À l’issue de la session, un examen validera les acquis. Les douaniers certifiés deviendront formateurs régionaux, créant un effet multiplicateur. Le Congo envisage déjà d’accueillir, en 2025, un centre de formation CEMAC financé par des partenariats public-privé.
Sur le terrain, le secteur privé reste vigilant. Plusieurs organisations patronales souhaitent être associées aux prochains ateliers pour s’assurer que les règles d’origine reflètent la réalité industrielle locale et non un modèle importé, jugé trop coûteux.
En coulisses, certains bailleurs étudient déjà la possibilité de coupler les certifications d’origine avec des crédits carbone, le Congo possédant une des plus vastes forêts d’Afrique centrale. De quoi relier, à terme, politiques commerciales et stratégies climatiques au bénéfice d’une croissance plus verte.

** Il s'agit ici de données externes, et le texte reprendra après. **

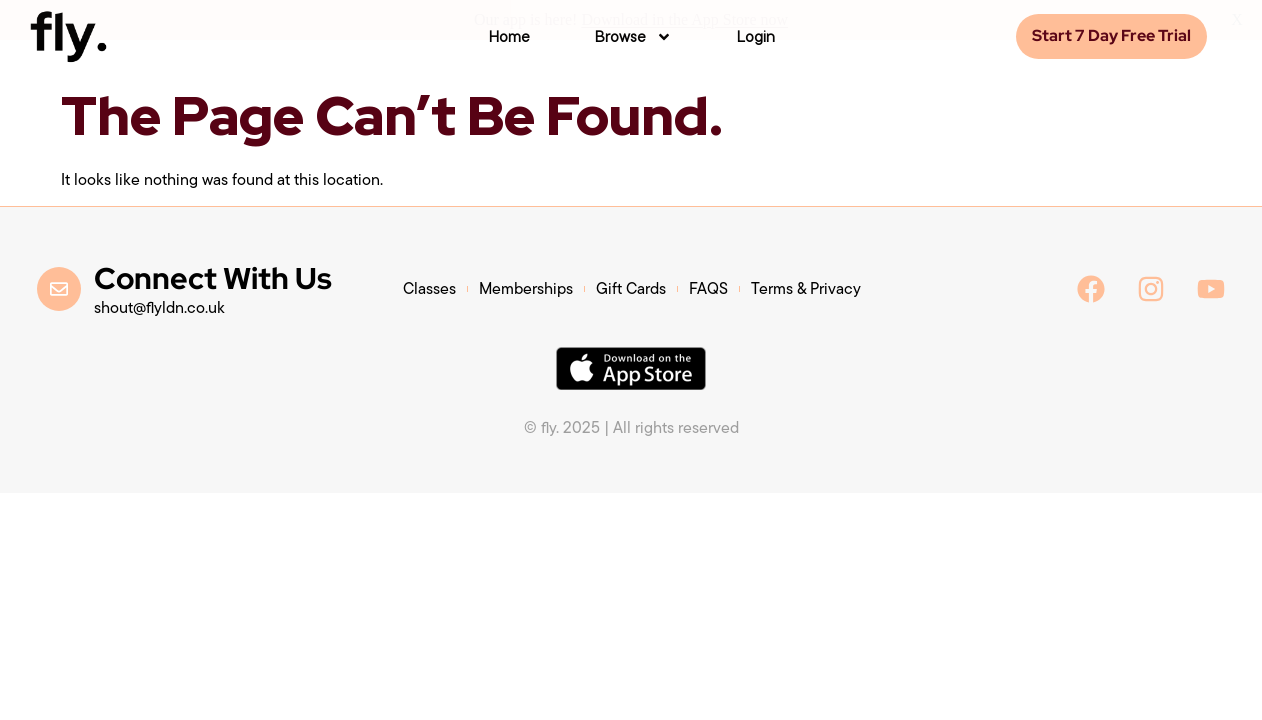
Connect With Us (213, 278)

Coopération institutionnelle
Le ministère du Commerce, la Chambre de commerce et l’Agence de promotion des investissements participent aux travaux pour s’assurer que les ajustements réglementaires iront de pair avec les besoins des exportateurs. Cette approche interinstitutionnelle limite les doublons et sécurise l’environnement des affaires.
Perspective régionale
Au-delà des frontières nationales, les douanes congolaises collaborent déjà avec leurs homologues gabonaises et camerounaises via des couloirs verts. L’harmonisation des règles d’origine pourrait faire gagner deux jours sur le trajet Pointe-Noire-Douala, avantage décisif pour les denrées périssables.